Back in the 1990s, single-sourcing meant creating content in one format and then converting that content into another format. So, for example, you authored content in FrameMaker. The FrameMaker files were print-ready and you could generate PDF from them. For online outputs, there were converters, such as Harlequin WebMaker, WebWorks Publisher, or (much later) ePublisher Pro.

Single sourcing workflow Single sourcing: Authoring and formatting in FrameMaker, then publish to PDF and HTML

The key to single-sourcing is that you put all of your content into a single format and workflow, then push the content (with varying degrees of pain and rework) to multiple output formats.

Many single-sourcing workflows were print-first. You created the print files and then figured out how to derive online formats from those files.

Introducing separation of content and formatting

Then, along came SGML and XML. The premise of these and other markup languages is separation of content and formatting. We mark up the text with a tag, and that tag is interpreted differently in print than in HTML. The <emphasis> tag might result in italics in print and in boldface online.

In general, though, we have been trying for a world in which all authors work in a single environment (such as DITA XML, the Darwin Information Typing Architecture), and we pushed their content through the same workflow to generate output. We have oceans of posts on “how to get more people into XML” or “how to work with part-time contributors.” The premise is that we have to somehow shift everyone into the One True Workflow.

Separation of authoring and rendering in DITA

But today, we have a complex landscape with lots of different places to create, store, manage content. Different software vendors are promoting different ways of doing things.

Some component content management system vendors offer integration their system and a variety of delivery portals. Some vendors offer end-to-end solutions that include authoring, CCMS, and delivery.

Shared pipes

I believe that our future is shared pipes; that is, a shared infrastructure for terminology, information architecture, and localization.

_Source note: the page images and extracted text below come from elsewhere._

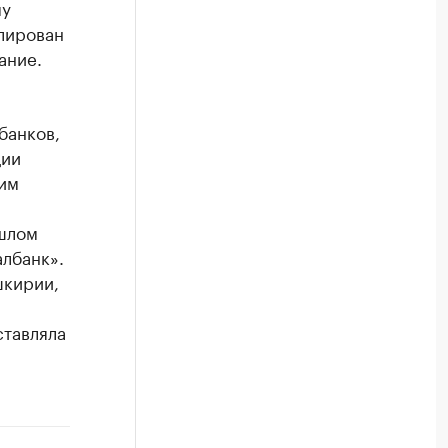
му
лирован
ание.
банков,
ции
им
ошлом
албанк».
шкирии,
ставляла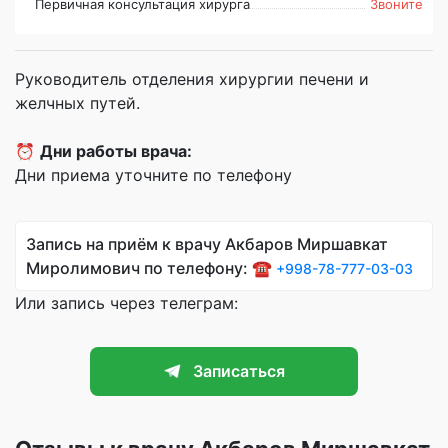
Первичная консультация хирурга
Звоните
Руководитель отделения хирургии печени и
желчных путей.
⏰
Дни работы врача:
Дни приема уточните по телефону
Запись на приём к врачу Акбаров Миршавкат
Миролимович по телефону: ☎️
+998-78-777-03-03
Или запись через телеграм:
Записаться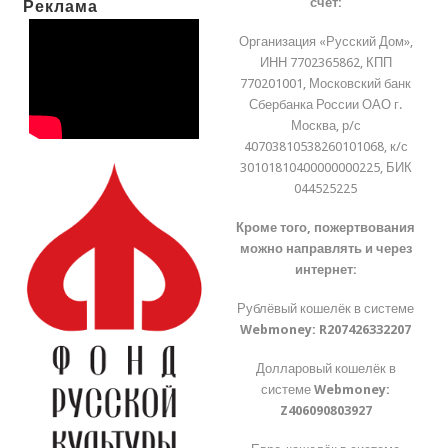
счёт:
Реклама
Организация «Русский Дом»,
ИНН 7702365862, КПП
770201001, Московский банк
Сбербанка России ОАО г.
Москва, р/с
40703810538260101068, к/с
30101810400000000225, БИК
044525225
Кроме того, пожертвования
можно направлять и через
интернет:
Рублёвый кошелёк в системе
Webmoney:
R207426332207
Долларовый кошелёк в
системе
Webmoney:
Z406090803927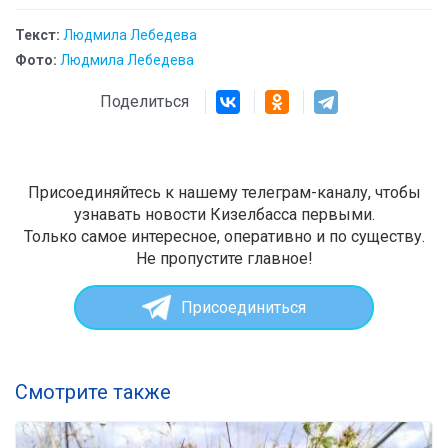
Текст:
Людмила Лебедева
Фото:
Людмила Лебедева
Поделиться
Присоединяйтесь к нашему телеграм-каналу, чтобы
узнавать новости Кизелбасса первыми.
Только самое интересное, оперативно и по существу.
Не пропустите главное!
Присоединиться
Смотрите также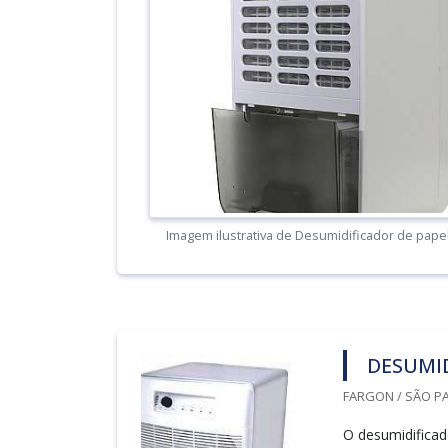
Imagem ilustrativa de Desumidificador de papel
DESUMI
FARGON / SÃO PA
O desumidifica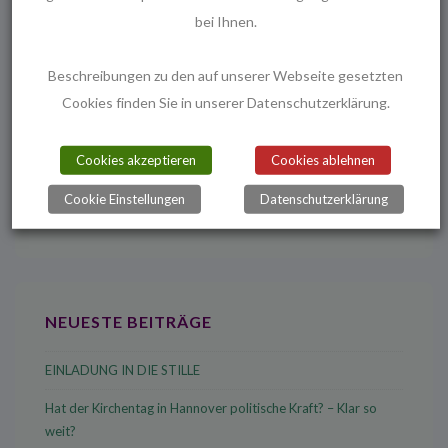
bei Ihnen.
Beitrag
Beitrag
das Herbstferien-­
Gemeindeversammlung
ist
ist
Kinderprogramm in
›
Beschreibungen zu den auf unserer Webseite gesetzten
Melanchthon
Cookies finden Sie in unserer Datenschutzerklärung.
Cookies akzeptieren
Cookies ablehnen
Cookie Einstellungen
Datenschutzerklärung
Suchen
nach:
NEUESTE BEITRÄGE
EINLADUNG IN DIE STILLE
Hat der Kirchentag in Hannover politische Kraft? – Klar so
weit?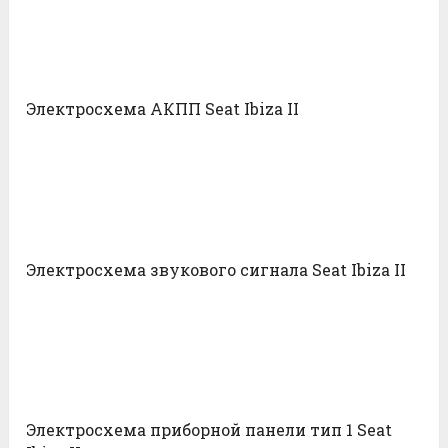
Электросхема АКПП Seat Ibiza II
Электросхема звукового сигнала Seat Ibiza II
Электросхема приборной панели тип 1 Seat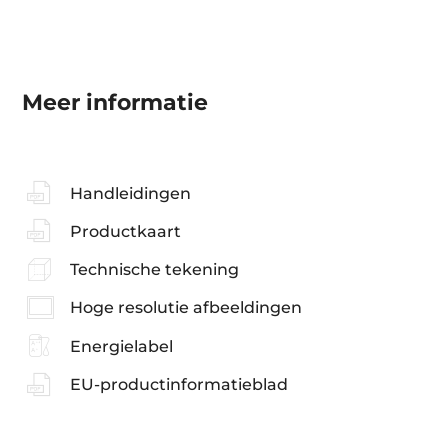
Meer informatie
Handleidingen
Productkaart
Technische tekening
Hoge resolutie afbeeldingen
Energielabel
EU-productinformatieblad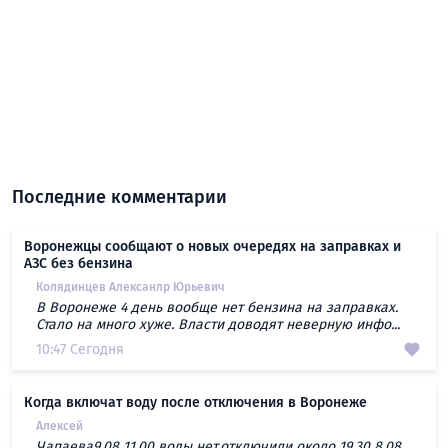
Последние комментарии
Воронежцы сообщают о новых очередях на заправках и
АЗС без бензина
Колядинцев Алексанлр Юрьевич
В Воронеже 4 день вообще нет бензина на заправках.
Стало на много хуже. Власти доводят неверную инфо...
10:47 Сегодня
Когда включат воду после отключения в Воронеже
Алексей
Чапаева9.08 11.00 воды нет,отключили около 19.30 8.08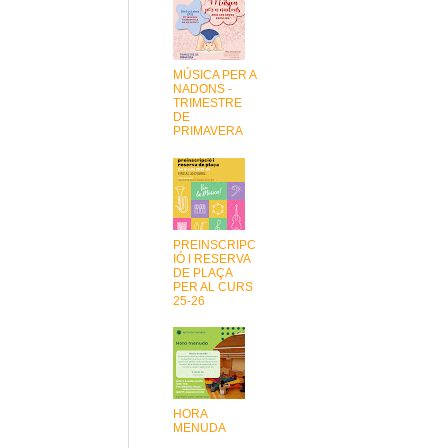
MÚSICA PER A
NADONS -
TRIMESTRE
DE
PRIMAVERA
PREINSCRIPC
IÓ I RESERVA
DE PLAÇA
PER AL CURS
25-26
HORA
MENUDA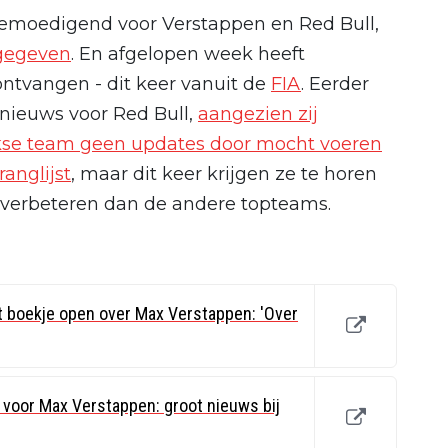
 bemoedigend voor Verstappen en Red Bull,
egegeven
. En afgelopen week heeft
tvangen - dit keer vanuit de
FIA
. Eerder
d nieuws voor Red Bull,
aangezien zij
jkse team geen updates door mocht voeren
anglijst
, maar dit keer krijgen ze te horen
 verbeteren dan de andere topteams.
 boekje open over Max Verstappen: 'Over
 voor Max Verstappen: groot nieuws bij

Shared pipes, diverse sources

To ensure a minimum level of quality, all content must go through the pipes.

Where appropriate, we’ll have single-sourcing, but not all content needs the same level of quality review. Instead, we’ll have make a distinction between “quick and dirty but good enough” and “must be the best quality we can manage.”

In a shared pipes environment, all of your content might use the same rendering and localization workflows, but diverse source formats and authoring tools.

What do you think? Is single-sourcing still the right term? Are we evolving toward a more complex workflow?